Se estableció el correspondiente control operativo sobre las máquinas alquiladas que desembocó en la detención de cinco personas que habían trasladado las máquinas desde el lugar de descarga hasta un punto elegido por la organización donde pretendían ocultarlas en el interior de un vehículo remolque tipo frigorífico y así eludir un posible control de las mismas para finalmente exportarlas ilícitamente del país.
En el marco de esta operación fueron detenidas cinco personas más.
Operación 'Icarus'
En el mes de octubre de 2012 la Guardia Civil detuvo a otras 15 personas por pertenecer a una red organizada que se dedicaba al alquiler de máquinas de obra de gran envergadura en las provincias de Murcia y Albacete para su posterior manipulación y subasta en Internet. Los principales destinos eran países del norte de África y del Golfo Pérsico.
En el marco de esta operación se investigó la situación legal de más de un centenar de maquinarias y se inmovilizó 80 de ellas. Además, se llevaron a cabo nueve registros en locales y almacenes propiedad de la red delictiva.
.jpg)
Se estima que dicha organización había comercializado hasta el momento de su desmantelamiento unas
70 máquinas por un valor cercano a los 40.000 euros cada una.
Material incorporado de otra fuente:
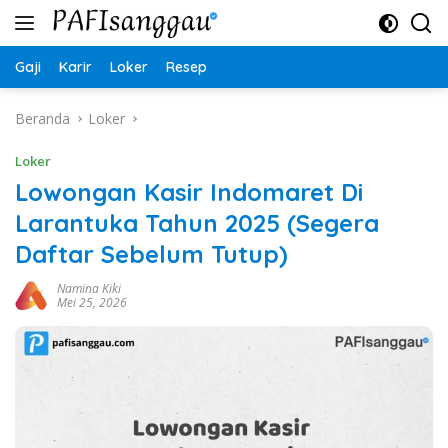
Langsung
ke
konten
Gaji
Karir
Loker
Resep
Beranda
Loker
Loker
Lowongan Kasir Indomaret Di
Larantuka Tahun 2025 (Segera
Daftar Sebelum Tutup)
Namina Kiki
Mei 25, 2026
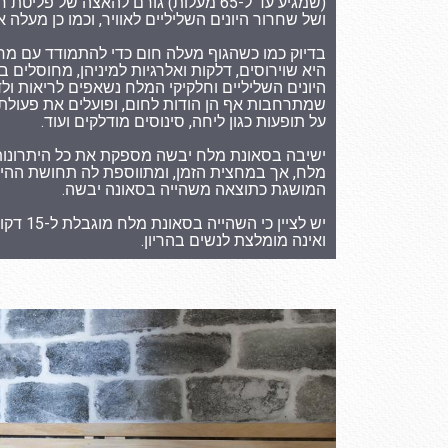
(שמגיע עד ל-65 מעלות) גורם להאצה של פלי
ושל שחרור היונים השליליים לאוויר, וכמו כן מעלה א
בדיוק כמו כשהגוף מעלה חום כדי להתמודד עם מח
היא שוירוסים, דלקות ואלרגיות למיניהן, מחוסלים ב
היונים השליליים וחלקיקי המלח נשאפים לריאות ול
שמתרחבות אף הן הודות לחום, ופועלים את פעולת
על תופעות כגון ליחה, סינוסים מודלקים ועוד.
ישיבה בסאונת מלח יבשה מספקת את כל היתרונו
מלח, אך במחצית הזמן, ומתווספת לה תחושת ההי
המושגת כתוצאה משהייה בסאונה יבשה.
יש לציין כי הש
ואינה מומלצת לנשים בהריון.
Se calcula que el beneficio medio obtenido por cada una de las máquinas sustraídas superaba con mucho el 700 por ciento del capital invertido para sustraerlas.
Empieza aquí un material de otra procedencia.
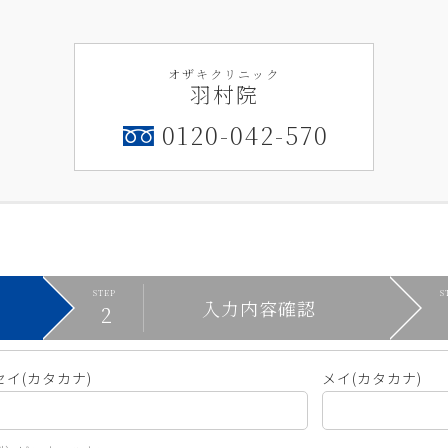
オザキクリニック
羽村院
0120-042-570
入力内容確認
セイ(カタカナ)
メイ(カタカナ)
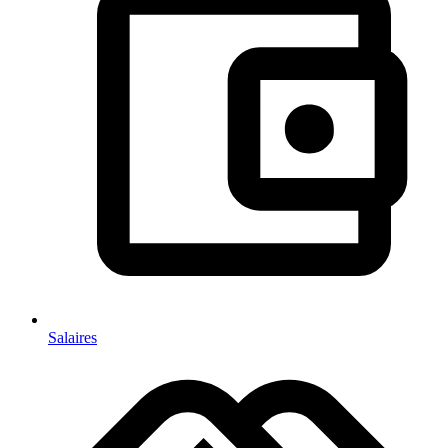
Salaires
El líder de la trama Icarus creó un laberinto de empresas tapadera que controlaba por medio de un colaborador, al que tenía coartada su voluntad por haber contraído con él una elevada deuda económica. Éste a su vez utilizaba a su padre, hermano y un vecino como testaferros al frente de las sociedades por medio de las cuales vendían las máquinas sustraídas. Además, contaba con una persona que controlaba al resto de integrantes que alquilaban las máquinas. Éstos
eran empresarios con dificultades financieras y personas con deudas por consumo de drogas.
La red
utilizaba las identidades de alguno de sus clientes o proveedores para adquirir los teléfonos utilizados en los hechos y para alquilar una nave industrial donde ocultaban, modificaban y volvían a identificar las máquinas sustraídas.
Operación 'ARREAKE'
En el mes de octubre de 2012, la Guardia Civil asesta un nuevo golpe a otra organización criminal dedicada a la sustracción de maquinaria pesada de obra civil, en este caso en colaboración con las unidades de seguridad ciudadana de la Región de Murcia.
En el marco de esta operación
fueron detenidos los cuatro integrantes de la red, que previamente habían sido sorprendidos cuando preparaban la salida del país de varias máquinas, las cuales fueron recuperadas en su totalidad.
Operación 'Retorno'
Finalmente, en el mes de diciembre de 2012, la Guardia Civil de la Región de Murcia junto con la Policía Nacional, en el marco de la operación 'Retorno', procedió nuevamente a la desarticulación de una organización criminal dedicada a la sustracción de maquinaria pesada de obra civil en varias partes del territorio nacional, la cual
se saldó con la detención de un total de once personas como presuntos autores de delitos de estafa y pertenencia a organización criminal, y con la
recuperación de siete de las once máquinas de las que la organización se había apropiado con intención de enviarlas a otros países.
Las actuaciones aún continúan abiertas, por lo que no se descartan nuevas actuaciones, tanto en el ámbito nacional, como en el internacional.